Gaia removió el té con la cucharilla para repartir la miel del fondo.

—No sabía si iba a ser capaz de seguir haciéndolo.

Unos clics rítmicos salieron del regazo de la Matrarca cuando reinició el punto.

—Hay aspectos tuyos que no comprendo —dijo—, pero sí veo con claridad el dolor que soportas; a causa de tus padres, supongo. Creo que nos has buscado por una razón y quizá nos necesites tanto como nosotros a ti. ¿Qué impulso te trajo hacia el norte? ¿Por qué no escogiste otra dirección?

Gaia alzó la humeante taza hasta sus labios y tomó un sorbo.

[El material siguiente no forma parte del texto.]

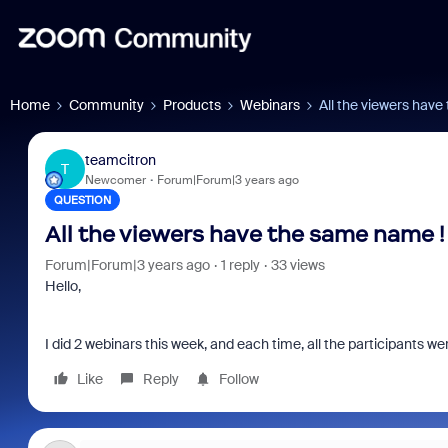
Home
Community
Products
Webinars
All the viewers hav
teamcitron
T
Newcomer
Forum|Forum|3 years ago
QUESTION
All the viewers have the same name !
Forum|Forum|3 years ago
1 reply
33 views
Hello,
I did 2 webinars this week, and each time, all the participants w
Like
Reply
Follow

—Mi madre me dijo que viniera aquí. Aunque mi abuela se marchó cuando yo era un bebé, solo hace un mes que mi madre me dijo que viniera a buscarla, como si creyera que aún estaba viva. ¿Es posible que se escribieran o algo así?

—Hay una posibilidad remota, pero es poco probable. Sé que Milady Danni trató de enviar mensajes al Enclave con los nómadas pero eso fue hace una década, como ya sabes. No creo que obtuviera respuesta, porque en caso contrario se hubiera corrido la voz.

—A unos nómadas les hubiera costado mucho entregar un mensaje a mis padres —dijo Gaia—. ¿No dejó ningún papel antes de morir?

La Matrarca reflexionó un instante.

—Ahora que lo dices, tenía un cuaderno de dibujo; veré si mi esposo Dominic puede encontrarlo —contestó, tras lo cual inclinó la cabeza y apoyó la barbilla en la punta de una aguja—. Creo que deberíamos hacer un trato.

—¿Vas a devolverme a mi hermana?

La mujer meneó la cabeza.

—Afronta la verdad, Gaia. Tienes dieciséis años, todavía estás débil a causa del viaje, no te encuentras en condiciones de atender a un bebé que precisa ser cuidado y amamantado continuamente. Hay una madre que la amará y la cuidará como si fuese su propia hija.

—¿Crees que no puedo criar hijos?

La Matrarca sonrió.

—Has estado hablando con Sig’nax Dinah, ¿verdad? Serás perfectamente capaz de hacerlo en tu propio hogar algún día. Estoy segura.

—A diferencia de Sig’nax Josephine —replicó Gaia.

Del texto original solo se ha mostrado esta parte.